Ce que la crise financière nous dit de la magistrature

Les tribunaux français, somme toute, ont été peu saisis des conséquences de la grande crise financière qui a commencé en 2007, et dans le lot, peu de litiges ont porté sur les techniques qui en ont été le cœur : la titrisation, les swaps et autres produits dérivés, ces techniques qui ont pour point commun d’assurer la dissémination des risques.

L’affaire Kerviel, celle qui a le plus intéressé les médias, n’est pas représentative de cette crise, pas plus que ne l’était l’affaire Madoff. Quand les comportements sanctionnés relèvent de la fraude, ils ne témoignent pas des déviances d’un système, seulement du peu de sérieux des contrôles. C’est quand les comportements ne sont pas illégaux, lorsqu’ils sont au contraire, sinon majoritaires, du moins considérés comme normaux dans une conjoncture donnée, qu’ils donnent la véritable nature de la situation. Bien peu, trop peu d’affaires de ce genre ont été portées devant les tribunaux français.

Deux affaires, pour le coup typiques des causes et des manifestations de cette crise, ont néanmoins marqué la chronique judiciaire : l’affaire dite des fonds « monétaires dynamiques », conçus et commercialisés par un groupe financier indépendant auprès d’investisseurs de toute sorte, et l’affaire des « prêts toxiques », proposés par de grands établissements de crédit aux collectivités territoriales et à certaines autres personnes publiques.

Dans l’affaires des « fonds monétaires dynamiques », les investisseurs en produits d’épargne collective ont découvert, mais trop tard, que les fonds auxquels ils avaient souscrits detenaient des actifs de titrisation compromis1.

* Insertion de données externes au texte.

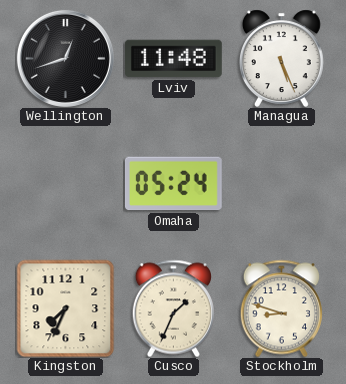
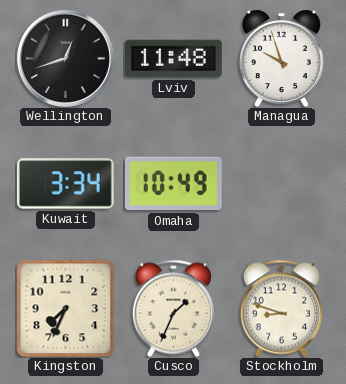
Managua: 5:26 -> 9:57
Kuwait: none -> 3:34
Omaha: 05:24 -> 10:49
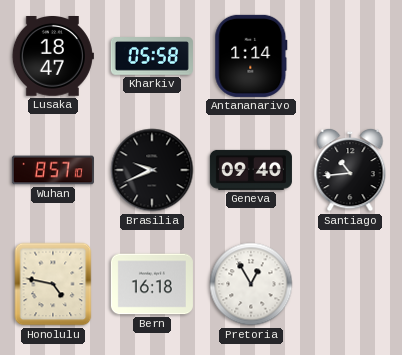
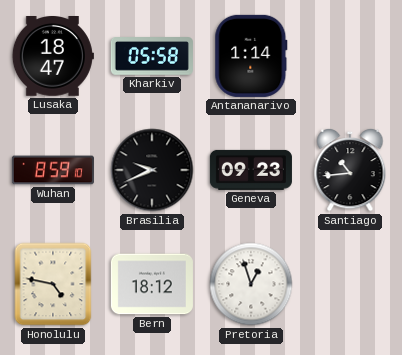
Wuhan: 8:57 -> 8:59
Geneva: 09:40 -> 09:23
Bern: 16:18 -> 18:12
Pretoria: 12:55 -> 12:57
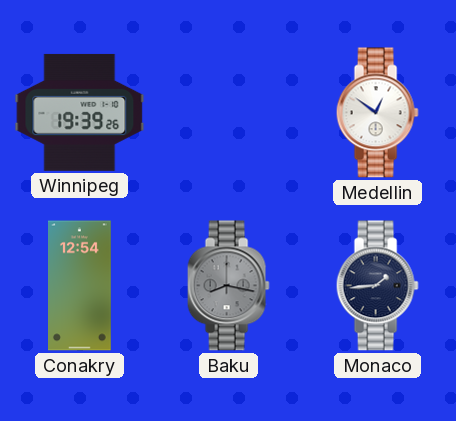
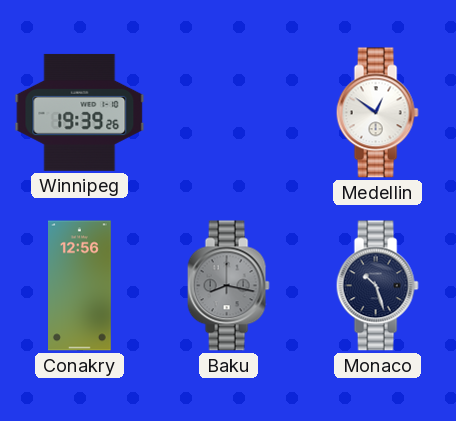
Conakry: 12:54 -> 12:56
Monaco: 1:44 -> 10:27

Ces affaires sont éclairantes aussi pour ce qu’elles nous disent de la magistrature française quand elle est confrontée aux suites  d’une crise financière.  Il est légitime de parler ici de la magistrature, car dans ces contentieux civils et commerciaux, les décisions sont rendues par des magistrats professionnels, ceux de l’ordre judiciaire, et devant les tribunaux de commerce par des juges bénévoles choisis dans le monde des affaires – et non pas par des jurys, qui incarneraient de façon plus topique le Peuple français au nom duquel la justice est rendue. Les décisions rendues en illustrent les réactions. Les tribunaux dans ce type d’affaires, cela désigne de fait le groupe humain qui les fait fonctionner, avec son histoire et bien sûr sa diversité !

La dimension judiciaire

Dans l’affaire des fonds « monétaires dynamiques », l’Autorité des marchés financiers, qui n’est pas une juridiction de l’ordre judiciaire mais une quasi-juridiction de nature administrative, prononçait le 18 juin 2009 deux condamnations contre les entités du groupe financier responsables de la conception, de la gestion et de la commercialisation de ces fonds. Condamnations claires mais relativement modérées, jugeaient certains commentateurs, et publiées opportunément par la Commission des sanctions en plein milieu de l’été 2009.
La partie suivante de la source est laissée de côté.